I have a dataset with an N of 85. The data consists of the weights of truckloads of material that were weighed with scales, and data that estimates the weight based on machine performance. The estimate by truckload is interesting and can be off for an individual load by a good margin enough, but what most end users will care about is its accuracy over the course of an entire field... 80 truckloads. So it's the sum of the predictions that matters to me.
So I want to run a simulation where I randomly draw 5%, 10%, 15%, 20% etc of the loads, run a regression on those, apply it to the entire population, and see where the variability in the error between cummulative predicted mass, and the cummulative weighed mass becomes acceptable from a practical standpoint.
Is this something I can execute with do loops? Or would it be possible to do it with proc surveyselect and a do loop?
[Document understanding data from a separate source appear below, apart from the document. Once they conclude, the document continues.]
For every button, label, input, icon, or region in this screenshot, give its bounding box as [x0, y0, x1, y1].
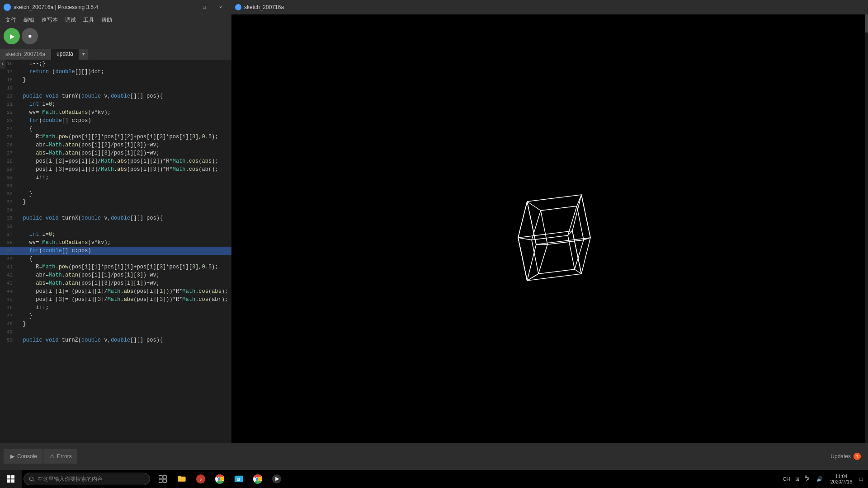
code-line-20[interactable]: 20 public void turnY(double v,double[][]… [0, 92, 231, 100]
code-editor[interactable]: 16 i--;}17 return (double[][])dot;18 }19… [0, 60, 231, 461]
taskbar-search[interactable]: 在这里输入你要搜索的内容 [24, 473, 150, 485]
clock-date: 2020/7/16 [830, 479, 852, 484]
stop-button[interactable] [22, 28, 38, 44]
svg-point-29 [218, 477, 221, 480]
line-code: int i=0; [16, 231, 55, 238]
code-line-32[interactable]: 32 } [0, 190, 231, 198]
window-controls: ─ □ ✕ [181, 3, 228, 12]
tray-CH[interactable]: CH [781, 476, 792, 482]
code-line-33[interactable]: 33 } [0, 198, 231, 206]
netease-svg: ♪ [196, 474, 206, 484]
search-icon [28, 476, 35, 482]
clock-time: 11:04 [835, 474, 848, 479]
code-line-43[interactable]: 43 abs=Math.atan(pos[i][3]/pos[i][1])+wv… [0, 279, 231, 287]
code-line-45[interactable]: 45 pos[i][3]= (pos[i][3]/Math.abs(pos[i]… [0, 296, 231, 304]
netease-icon[interactable]: ♪ [192, 470, 210, 488]
code-line-29[interactable]: 29 pos[i][3]=pos[i][3]/Math.abs(pos[i][3… [0, 165, 231, 174]
code-line-36[interactable]: 36 [0, 222, 231, 230]
code-line-27[interactable]: 27 abs=Math.atan(pos[i][3]/pos[i][2])+wv… [0, 149, 231, 157]
code-line-46[interactable]: 46 i++; [0, 304, 231, 312]
updates-label: Updates [830, 453, 851, 460]
svg-rect-24 [159, 479, 163, 483]
media-player-icon[interactable] [268, 470, 286, 488]
svg-point-20 [29, 477, 33, 480]
code-line-17[interactable]: 17 return (double[][])dot; [0, 68, 231, 76]
minimize-button[interactable]: ─ [181, 3, 195, 12]
tab-dropdown[interactable]: ▼ [79, 49, 88, 60]
tabs: sketch_200716a updata ▼ [0, 47, 231, 60]
line-number: 30 [0, 175, 16, 180]
code-line-30[interactable]: 30 i++; [0, 174, 231, 182]
chrome-icon[interactable] [211, 470, 229, 488]
code-line-47[interactable]: 47 } [0, 312, 231, 320]
code-line-42[interactable]: 42 abr=Math.atan(pos[i][1]/pos[i][3])-wv… [0, 271, 231, 279]
svg-rect-36 [806, 476, 807, 478]
bottom-panel: ▶ Console ⚠ Errors Updates 1 [0, 443, 868, 470]
menu-edit[interactable]: 编辑 [20, 15, 38, 25]
tab-updata[interactable]: updata [51, 49, 79, 60]
line-code: } [16, 313, 33, 319]
preview-icon [235, 4, 241, 10]
code-line-25[interactable]: 25 R=Math.pow(pos[i][2]*pos[i][2]+pos[i]… [0, 133, 231, 141]
menu-file[interactable]: 文件 [2, 15, 20, 25]
chrome2-icon[interactable] [249, 470, 267, 488]
code-line-34[interactable]: 34 [0, 206, 231, 214]
code-line-23[interactable]: 23 for(double[] c:pos) [0, 117, 231, 125]
tray-grid[interactable]: ⊞ [793, 476, 801, 482]
menu-tools[interactable]: 工具 [80, 15, 98, 25]
left-scroll[interactable]: < [0, 60, 5, 69]
line-number: 20 [0, 94, 16, 99]
code-line-49[interactable]: 49 [0, 328, 231, 336]
line-number: 25 [0, 134, 16, 140]
code-line-38[interactable]: 38 wv= Math.toRadians(v*kv); [0, 239, 231, 247]
code-line-44[interactable]: 44 pos[i][1]= (pos[i][1]/Math.abs(pos[i]… [0, 287, 231, 296]
line-code: pos[i][3]= (pos[i][3]/Math.abs(pos[i][3]… [16, 296, 228, 303]
window-title: sketch_200716a | Processing 3.5.4 [14, 4, 98, 10]
code-line-28[interactable]: 28 pos[i][2]=pos[i][2]/Math.abs(pos[i][2… [0, 157, 231, 165]
maximize-button[interactable]: □ [197, 3, 212, 12]
code-line-21[interactable]: 21 int i=0; [0, 100, 231, 108]
svg-point-32 [253, 474, 262, 483]
line-code: { [16, 126, 33, 132]
run-button[interactable] [4, 28, 20, 44]
preview-scrollbar[interactable] [865, 14, 868, 461]
errors-tab[interactable]: ⚠ Errors [43, 449, 77, 464]
line-number: 45 [0, 297, 16, 302]
code-line-37[interactable]: 37 int i=0; [0, 230, 231, 239]
tray-network[interactable] [803, 475, 813, 483]
tray-volume[interactable]: 🔊 [815, 476, 825, 482]
tray-notification[interactable]: □ [858, 476, 864, 482]
code-line-22[interactable]: 22 wv= Math.toRadians(v*kv); [0, 108, 231, 117]
line-code: R=Math.pow(pos[i][2]*pos[i][2]+pos[i][3]… [16, 134, 218, 140]
code-line-41[interactable]: 41 R=Math.pow(pos[i][1]*pos[i][1]+pos[i]… [0, 263, 231, 271]
updates-button[interactable]: Updates 1 [823, 453, 868, 460]
code-line-18[interactable]: 18 } [0, 76, 231, 84]
menu-help[interactable]: 帮助 [98, 15, 116, 25]
code-line-50[interactable]: 50 public void turnZ(double v,double[][]… [0, 336, 231, 344]
code-line-31[interactable]: 31 [0, 182, 231, 190]
code-line-39[interactable]: 39 for(double[] c:pos) [0, 247, 231, 255]
console-tab[interactable]: ▶ Console [4, 449, 42, 464]
line-code: for(double[] c:pos) [16, 248, 91, 254]
updates-badge: 1 [854, 453, 861, 460]
code-line-24[interactable]: 24 { [0, 125, 231, 133]
line-code: } [16, 77, 26, 83]
bilibili-icon[interactable]: B [230, 470, 248, 488]
menu-debug[interactable]: 调试 [61, 15, 80, 25]
code-line-35[interactable]: 35 public void turnX(double v,double[][]… [0, 214, 231, 222]
close-button[interactable]: ✕ [213, 3, 228, 12]
taskview-icon[interactable] [154, 470, 172, 488]
system-clock[interactable]: 11:04 2020/7/16 [826, 474, 856, 484]
code-line-26[interactable]: 26 abr=Math.atan(pos[i][2]/pos[i][3])-wv… [0, 141, 231, 149]
line-code: } [16, 191, 33, 197]
code-line-48[interactable]: 48 } [0, 320, 231, 328]
code-line-40[interactable]: 40 { [0, 255, 231, 263]
menu-sketch[interactable]: 速写本 [38, 15, 61, 25]
start-button[interactable] [0, 470, 22, 488]
code-line-16[interactable]: 16 i--;} [0, 60, 231, 68]
tab-sketch[interactable]: sketch_200716a [0, 49, 51, 60]
svg-line-38 [806, 478, 808, 478]
code-line-19[interactable]: 19 [0, 84, 231, 92]
svg-line-11 [538, 244, 547, 274]
file-explorer-icon[interactable] [173, 470, 191, 488]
Is there a good primer out there?
12-18-2015 11:15 AM
Here are two good references, one is paid, a book from Rick Wicklin and the other is a paper on Don't be loopy that covers simulation fairly well. If you post your stats related questions in the Statistical Forum, Rick usually participates there as well.
12-24-2015 07:24 AM
In a simulation, you start with a model and you simulate data from the model. It sounds like this is a bootstrap problem, not a simulation problem, because you talk about choosing 5%, 10%, etc, of real data.
If this is real data, you can use SURVEYSELECT to extract the data. Definitely read Cassell's paper or my article on sampling with replacement in SAS.